Sono una donna: forza e coraggio me li sono dovuti prendere da sola.
Quali sono le sue passioni oltre alla fotografia di insegne antiche?
Amo leggere e scrivere, il mare e la cartoleria, con tutto il mondo di penne, stilografiche, inchiostri, adesivi, nastri colorati e carte dai vari spessori. E mangiare.
Anche il suo aspetto rimanda un po’ al passato, a quelle donne di un tempo, dal viso importante, i lunghi capelli morbidi e gli occhi un po’ abbassati quasi per pudore, timidezza e riservatezza, dalla bellezza particolare e un po’ mistica. Cosa vuol dire essere donna oggi, cosa vede di diverso nel confronto con sua madre?
Essere donna so quello che vuol dire per me, non so se sia «essere donna oggi»: per me è non smettere mai di credere di poter essere felice, di avere sempre un nuovo mare da scoprire. Questa illusione di avere davanti a me tutte le possibilità, è il regalo del cuore di mia madre. Il suo insegnamento più bello è in fondo la mia ricchezza vera.

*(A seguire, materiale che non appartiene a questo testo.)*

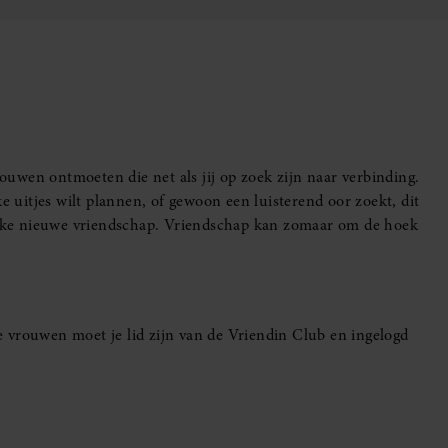
uwen ontmoeten die net als jij op zoek zijn naar verbinding.
e uitjes wilt plannen, of gewoon een luisterend oor zoekt, dit
leuke nieuwe vriendschap. Vriendschap kan zomaar om de hoek
 vrouwen moet je lid zijn van de Vriendin Club en ingelogd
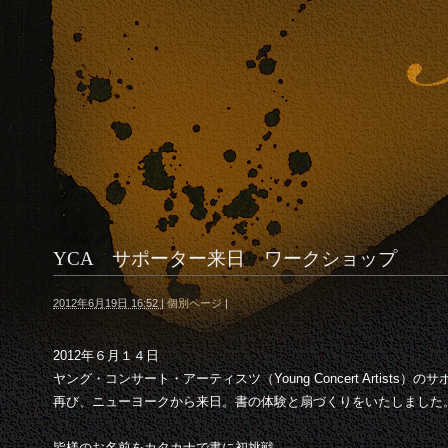
YCA サポーター来日 ワークショップ
2012年6月19日 16:52
|
個別ページ
|
2012年６月１４日
ヤング・コンサート・アーティスツ（Young Concert Artists）
再び、ニューヨークから来日。書の体験と扇づくりをいたしました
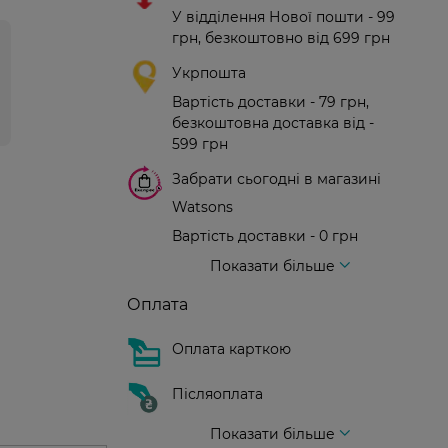
У відділення Нової пошти - 99
грн, безкоштовно від 699 грн
Укрпошта
Вартість доставки - 79 грн,
безкоштовна доставка від -
599 грн
Забрати сьогодні в магазині
Watsons
Вартість доставки - 0 грн
Вартість доставки - 99 грн, безкоштовна доставка від - 699 грн
Доставка кур'єром нової пошти
Вартість доставки - 150 грн (до парадного)
Показати більше
Оплата
Оплата карткою
Післяоплата
Показати більше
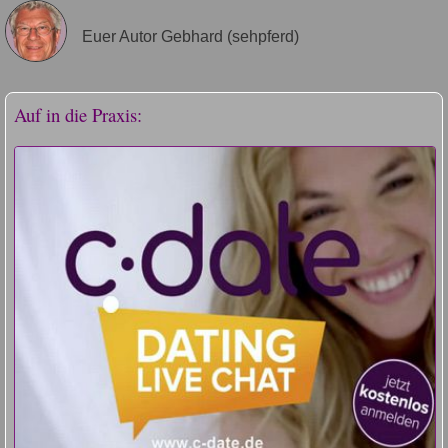
Euer Autor Gebhard (sehpferd)
Auf in die Praxis:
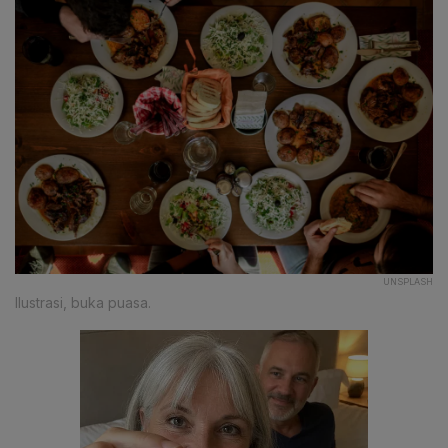
UNSPLASH
Ilustrasi, buka puasa.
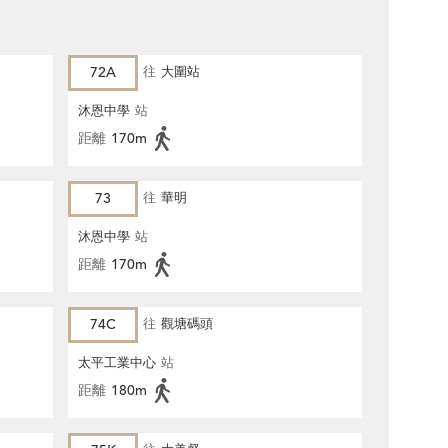
72A
往
大圍站
沐恩中學
站
距離
170m
73
往
華明
沐恩中學
站
距離
170m
74C
往
觀塘碼頭
太平工業中心
站
距離
180m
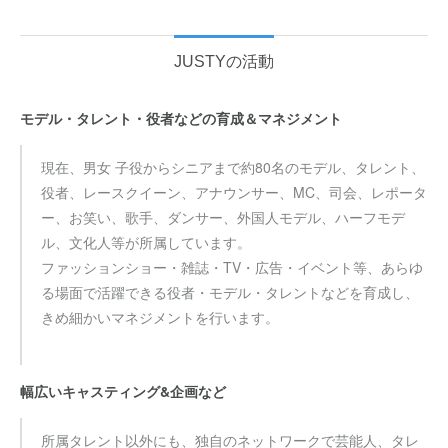
JUSTYの活動
モデル・タレント・役者などの育成＆マネジメント
現在、男女 子役からシニアまで約80名のモデル、タレント、
役者、レースクイーン、アナウンサー、MC、司会、レポータ
ー、お笑い、歌手、ダンサー、外国人モデル、ハーフモデ
ル、文化人等が所属しています。
ファッションショー・雑誌・TV・広告・イベント等、あらゆ
る場面で活躍できる役者・モデル・タレントなどを育成し、
きめ細かいマネジメントを行います。
幅広いキャスティング&企画など
所属タレント以外にも、独自のネットワークで芸能人、タレ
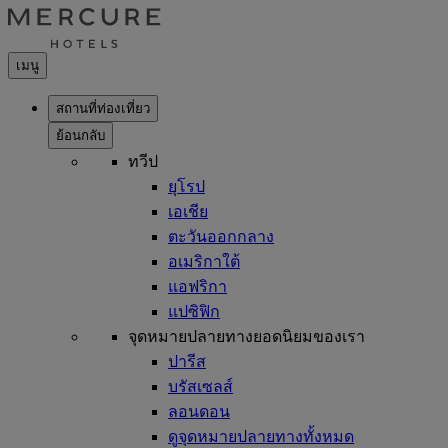
เมนู
สถานที่ท่องเที่ยว
ย้อนกลับ
ทวีป
ยุโรป
เอเชีย
ตะวันออกกลาง
อเมริกาใต้
แอฟริกา
แปซิฟิก
จุดหมายปลายทางยอดนิยมของเรา
ปารีส
บรัสเซลส์
ลอนดอน
ดูจุดหมายปลายทางทั้งหมด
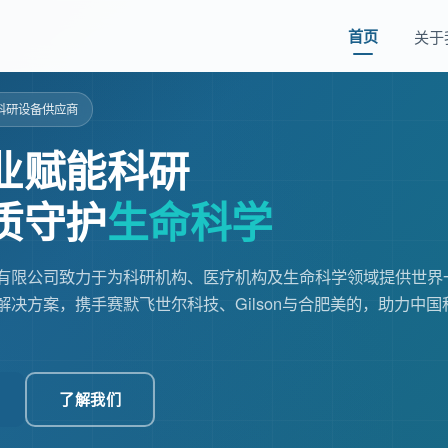
首页
关于
科研设备供应商
业赋能科研
质守护
生命科学
有限公司致力于为科研机构、医疗机构及生命科学领域提供世界
解决方案，携手赛默飞世尔科技、Gilson与合肥美的，助力中国
了解我们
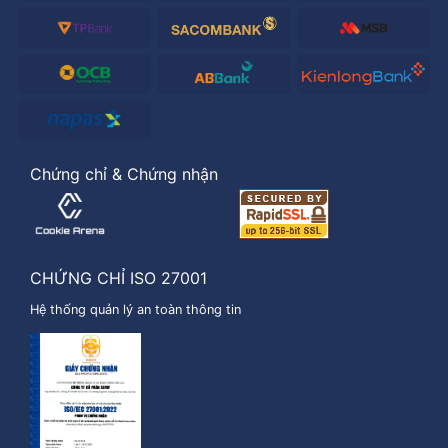
Chứng chỉ & Chứng nhận
CHỨNG CHỈ ISO 27001
Hệ thống quản lý an toàn thông tin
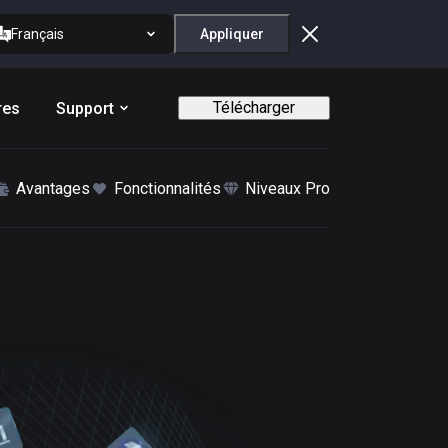
Français
Appliquer
Télécharger
res
Support
Avantages
Fonctionnalités
Niveaux Pro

Continuerà a fotografare insegne antiche o ha già pensato ad un altro modo per rapportarsi al suo essere bambina, fanciulla, adolescente, creatura di un piccolo mondo antico?
Tutta la mia vita è un rapportarmi alla bambina che metteva da parte i cataloghi dei giocattoli per Natale, da settembre. La vedo e la porto in ogni cosa che faccio. Le insegne, continuerò per sempre a raccoglierle. Insieme a lei.